Жизнь Георгия Павильонова (1907 — 1937) значительна без больших событий и трагична без очевидных атрибутов «трагедии художника» в России ХХ века, за исключением, наверное, ранней смерти в возрасте 30-ти лет. Об этой трагичности (как о жертвенности) не легко говорить, потому что сознание невольно стремится сравнивать — чья судьба страшнее? Кто больше пострадал? Кто больше заслужил страданием? Чего заслужил? Внимания? Популярности? Известности? Эфирного времени? В намерении измерить страдание есть нечто приостанавливающее безусловность человечности. Это равносильно намерению измерить предательство или чужую боль.
В жизни Георгия Павильонова слышится дыхание судьбы. Это его судьба и судьбы поколения, может быть, даже судьба народа и судьба культуры. В этой истории важна не смерть, важна жизнь, в этой трагедии трагична не смерть, а судьба. В бескомпромиссности его поступков и решений, в пристальном внимании к нему со стороны соучеников и преподавателей, в лаконичности и какой-то всегда ученической сдержанности и скромности его картин звучит что-то очень большое и важное и появляется личность, необходимая для понимания нашего искусства, и, может быть, отчасти всей русской культуры двадцатых-тридцатых годов. Он словно пытался что-то выполнить, словно пытался услышать, уловить, понять, что ему предначертано, что станет правдой искусства, оправданием искусства перед всеми временами.

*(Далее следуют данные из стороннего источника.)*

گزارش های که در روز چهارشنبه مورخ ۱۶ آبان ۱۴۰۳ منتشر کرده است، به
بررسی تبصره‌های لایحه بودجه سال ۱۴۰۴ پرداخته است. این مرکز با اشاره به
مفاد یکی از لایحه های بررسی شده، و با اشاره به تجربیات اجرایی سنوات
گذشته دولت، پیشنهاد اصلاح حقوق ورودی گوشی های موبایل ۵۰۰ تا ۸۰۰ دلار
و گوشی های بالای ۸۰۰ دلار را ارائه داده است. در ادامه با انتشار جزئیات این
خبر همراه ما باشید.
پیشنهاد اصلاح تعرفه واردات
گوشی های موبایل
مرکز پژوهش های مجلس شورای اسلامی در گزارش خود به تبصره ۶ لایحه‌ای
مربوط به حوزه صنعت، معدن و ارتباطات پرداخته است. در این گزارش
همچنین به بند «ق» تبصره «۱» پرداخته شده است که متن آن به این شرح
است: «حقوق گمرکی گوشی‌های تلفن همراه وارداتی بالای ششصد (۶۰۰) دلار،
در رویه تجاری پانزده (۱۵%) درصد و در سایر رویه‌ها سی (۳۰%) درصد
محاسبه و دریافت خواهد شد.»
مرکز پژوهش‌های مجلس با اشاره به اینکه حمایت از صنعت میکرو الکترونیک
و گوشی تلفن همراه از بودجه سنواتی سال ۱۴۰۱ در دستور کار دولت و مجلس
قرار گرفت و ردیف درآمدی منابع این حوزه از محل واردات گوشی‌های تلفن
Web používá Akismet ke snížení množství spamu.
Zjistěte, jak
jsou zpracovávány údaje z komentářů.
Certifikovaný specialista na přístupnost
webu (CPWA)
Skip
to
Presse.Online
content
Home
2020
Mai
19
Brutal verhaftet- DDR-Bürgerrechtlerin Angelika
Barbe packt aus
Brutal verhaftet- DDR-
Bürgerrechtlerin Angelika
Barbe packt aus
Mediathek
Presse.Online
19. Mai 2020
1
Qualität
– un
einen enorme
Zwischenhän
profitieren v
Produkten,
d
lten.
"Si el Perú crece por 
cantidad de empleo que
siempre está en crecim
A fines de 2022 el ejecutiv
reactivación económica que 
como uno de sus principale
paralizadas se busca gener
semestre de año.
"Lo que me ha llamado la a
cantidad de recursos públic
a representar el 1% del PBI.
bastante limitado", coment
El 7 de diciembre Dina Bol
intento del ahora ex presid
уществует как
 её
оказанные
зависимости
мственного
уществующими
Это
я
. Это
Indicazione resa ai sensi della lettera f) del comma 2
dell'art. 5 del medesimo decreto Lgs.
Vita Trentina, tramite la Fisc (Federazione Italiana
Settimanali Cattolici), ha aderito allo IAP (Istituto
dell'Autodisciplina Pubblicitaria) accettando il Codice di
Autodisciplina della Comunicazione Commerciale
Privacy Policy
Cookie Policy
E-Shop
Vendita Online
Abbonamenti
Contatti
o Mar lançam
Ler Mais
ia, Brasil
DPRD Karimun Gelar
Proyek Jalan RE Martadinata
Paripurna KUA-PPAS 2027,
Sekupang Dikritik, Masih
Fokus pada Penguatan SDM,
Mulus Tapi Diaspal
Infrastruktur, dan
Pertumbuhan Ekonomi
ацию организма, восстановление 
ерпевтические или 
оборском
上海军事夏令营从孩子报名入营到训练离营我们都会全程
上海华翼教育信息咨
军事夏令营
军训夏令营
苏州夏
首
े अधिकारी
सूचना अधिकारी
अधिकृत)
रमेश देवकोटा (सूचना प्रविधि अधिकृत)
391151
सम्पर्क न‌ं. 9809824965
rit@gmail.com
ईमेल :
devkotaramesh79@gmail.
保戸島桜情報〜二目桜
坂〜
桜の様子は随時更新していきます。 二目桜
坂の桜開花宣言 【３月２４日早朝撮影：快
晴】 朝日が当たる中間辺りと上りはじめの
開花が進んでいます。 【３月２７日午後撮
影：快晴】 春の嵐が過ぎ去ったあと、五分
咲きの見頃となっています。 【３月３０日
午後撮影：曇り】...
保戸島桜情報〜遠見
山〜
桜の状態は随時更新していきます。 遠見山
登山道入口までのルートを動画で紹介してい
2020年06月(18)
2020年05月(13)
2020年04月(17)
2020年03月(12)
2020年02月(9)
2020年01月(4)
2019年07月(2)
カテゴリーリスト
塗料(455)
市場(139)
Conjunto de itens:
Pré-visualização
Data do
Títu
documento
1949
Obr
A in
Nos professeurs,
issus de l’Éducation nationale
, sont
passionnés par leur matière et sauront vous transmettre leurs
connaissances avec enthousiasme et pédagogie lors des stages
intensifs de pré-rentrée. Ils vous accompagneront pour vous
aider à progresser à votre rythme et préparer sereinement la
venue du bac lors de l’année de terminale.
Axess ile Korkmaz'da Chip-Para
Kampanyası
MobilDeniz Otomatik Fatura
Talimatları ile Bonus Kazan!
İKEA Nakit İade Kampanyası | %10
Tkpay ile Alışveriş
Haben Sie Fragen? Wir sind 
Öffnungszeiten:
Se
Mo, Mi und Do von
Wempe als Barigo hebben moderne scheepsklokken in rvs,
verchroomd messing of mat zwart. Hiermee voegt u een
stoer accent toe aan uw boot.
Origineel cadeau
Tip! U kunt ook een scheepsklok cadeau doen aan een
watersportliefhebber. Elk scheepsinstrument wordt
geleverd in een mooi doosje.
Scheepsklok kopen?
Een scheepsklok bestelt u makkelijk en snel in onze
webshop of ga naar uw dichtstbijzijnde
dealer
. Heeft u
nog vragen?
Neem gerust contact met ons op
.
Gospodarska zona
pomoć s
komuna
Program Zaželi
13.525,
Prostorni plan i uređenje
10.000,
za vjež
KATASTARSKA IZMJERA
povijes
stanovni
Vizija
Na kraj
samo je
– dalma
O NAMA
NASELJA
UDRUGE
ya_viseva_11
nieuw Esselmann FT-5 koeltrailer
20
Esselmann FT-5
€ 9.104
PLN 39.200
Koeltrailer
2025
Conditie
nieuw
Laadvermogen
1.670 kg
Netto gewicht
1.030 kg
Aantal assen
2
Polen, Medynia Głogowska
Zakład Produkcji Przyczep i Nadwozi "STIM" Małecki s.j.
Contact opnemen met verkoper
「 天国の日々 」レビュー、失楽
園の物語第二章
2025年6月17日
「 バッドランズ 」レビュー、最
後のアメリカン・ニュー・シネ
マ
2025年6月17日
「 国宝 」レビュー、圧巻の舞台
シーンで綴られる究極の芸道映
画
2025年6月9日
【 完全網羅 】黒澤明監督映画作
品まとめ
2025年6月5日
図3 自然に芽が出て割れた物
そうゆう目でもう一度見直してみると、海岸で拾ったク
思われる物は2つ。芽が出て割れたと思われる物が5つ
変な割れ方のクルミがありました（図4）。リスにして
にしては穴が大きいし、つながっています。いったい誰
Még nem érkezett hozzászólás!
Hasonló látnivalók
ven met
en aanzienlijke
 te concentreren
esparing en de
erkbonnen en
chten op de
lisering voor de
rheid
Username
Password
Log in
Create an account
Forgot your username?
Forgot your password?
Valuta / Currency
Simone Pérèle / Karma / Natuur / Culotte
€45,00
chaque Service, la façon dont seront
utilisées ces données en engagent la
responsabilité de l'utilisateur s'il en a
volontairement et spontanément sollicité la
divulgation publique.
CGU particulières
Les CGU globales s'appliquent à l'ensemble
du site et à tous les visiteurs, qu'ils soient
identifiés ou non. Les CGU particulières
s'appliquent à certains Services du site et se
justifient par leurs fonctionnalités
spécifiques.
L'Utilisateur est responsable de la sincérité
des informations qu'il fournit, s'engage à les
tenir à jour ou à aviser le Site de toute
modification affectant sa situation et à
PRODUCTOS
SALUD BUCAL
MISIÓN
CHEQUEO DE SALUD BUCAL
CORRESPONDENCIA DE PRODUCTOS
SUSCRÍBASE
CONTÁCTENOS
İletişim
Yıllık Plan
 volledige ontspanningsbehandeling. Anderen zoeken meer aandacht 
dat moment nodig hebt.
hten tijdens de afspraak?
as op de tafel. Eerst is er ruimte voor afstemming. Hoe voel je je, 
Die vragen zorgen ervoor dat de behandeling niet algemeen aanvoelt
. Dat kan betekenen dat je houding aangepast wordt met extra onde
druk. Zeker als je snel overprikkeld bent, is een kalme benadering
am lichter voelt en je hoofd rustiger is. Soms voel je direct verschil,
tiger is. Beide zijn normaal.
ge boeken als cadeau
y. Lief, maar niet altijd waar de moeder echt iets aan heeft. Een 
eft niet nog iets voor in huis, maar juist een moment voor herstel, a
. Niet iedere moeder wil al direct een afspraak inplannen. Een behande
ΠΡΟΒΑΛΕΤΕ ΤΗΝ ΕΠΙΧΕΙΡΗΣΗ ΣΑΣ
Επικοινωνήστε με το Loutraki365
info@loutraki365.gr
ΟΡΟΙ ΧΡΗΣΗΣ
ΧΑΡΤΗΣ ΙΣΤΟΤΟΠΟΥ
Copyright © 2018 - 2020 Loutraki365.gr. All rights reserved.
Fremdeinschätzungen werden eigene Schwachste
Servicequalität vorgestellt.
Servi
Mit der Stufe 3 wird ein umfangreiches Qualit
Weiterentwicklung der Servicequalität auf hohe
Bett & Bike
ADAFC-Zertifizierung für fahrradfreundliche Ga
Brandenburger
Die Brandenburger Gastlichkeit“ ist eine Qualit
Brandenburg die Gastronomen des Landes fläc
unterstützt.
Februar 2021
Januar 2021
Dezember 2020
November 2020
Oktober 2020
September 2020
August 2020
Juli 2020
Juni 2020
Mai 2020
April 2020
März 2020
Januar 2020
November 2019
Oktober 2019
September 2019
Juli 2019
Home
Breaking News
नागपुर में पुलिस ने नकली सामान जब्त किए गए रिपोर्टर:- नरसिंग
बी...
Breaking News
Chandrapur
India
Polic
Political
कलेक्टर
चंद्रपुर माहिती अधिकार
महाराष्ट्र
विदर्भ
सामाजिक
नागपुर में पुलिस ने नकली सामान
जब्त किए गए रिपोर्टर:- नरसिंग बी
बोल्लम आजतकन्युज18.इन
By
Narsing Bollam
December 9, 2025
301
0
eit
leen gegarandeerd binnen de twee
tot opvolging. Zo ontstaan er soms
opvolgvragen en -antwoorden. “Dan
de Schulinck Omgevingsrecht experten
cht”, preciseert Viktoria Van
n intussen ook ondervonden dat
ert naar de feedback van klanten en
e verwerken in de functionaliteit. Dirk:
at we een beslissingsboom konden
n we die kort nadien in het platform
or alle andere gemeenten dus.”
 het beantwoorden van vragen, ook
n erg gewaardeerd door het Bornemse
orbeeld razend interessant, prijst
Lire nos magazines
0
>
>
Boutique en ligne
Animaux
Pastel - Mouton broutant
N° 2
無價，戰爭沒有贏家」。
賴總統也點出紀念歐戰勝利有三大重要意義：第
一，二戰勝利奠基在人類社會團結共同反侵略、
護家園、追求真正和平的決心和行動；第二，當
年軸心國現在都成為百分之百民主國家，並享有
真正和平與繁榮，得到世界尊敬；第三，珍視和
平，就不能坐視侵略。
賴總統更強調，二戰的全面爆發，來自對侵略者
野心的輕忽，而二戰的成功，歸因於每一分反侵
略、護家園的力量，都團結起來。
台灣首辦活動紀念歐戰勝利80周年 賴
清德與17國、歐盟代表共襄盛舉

В 1937 году он не был репрессирован. Он умер от заболевания, которое было описано как саркома сердечного средостения. Разве это важно? Разве что-то изменилось от того, что художник не расстрелян, не замучен, а прожил 30 лет, оставил меньше ста работ и оказался забытым? Именно эти события в истории русской культуры требуют особо бережного и внимательного к себе отношения… Это и есть история.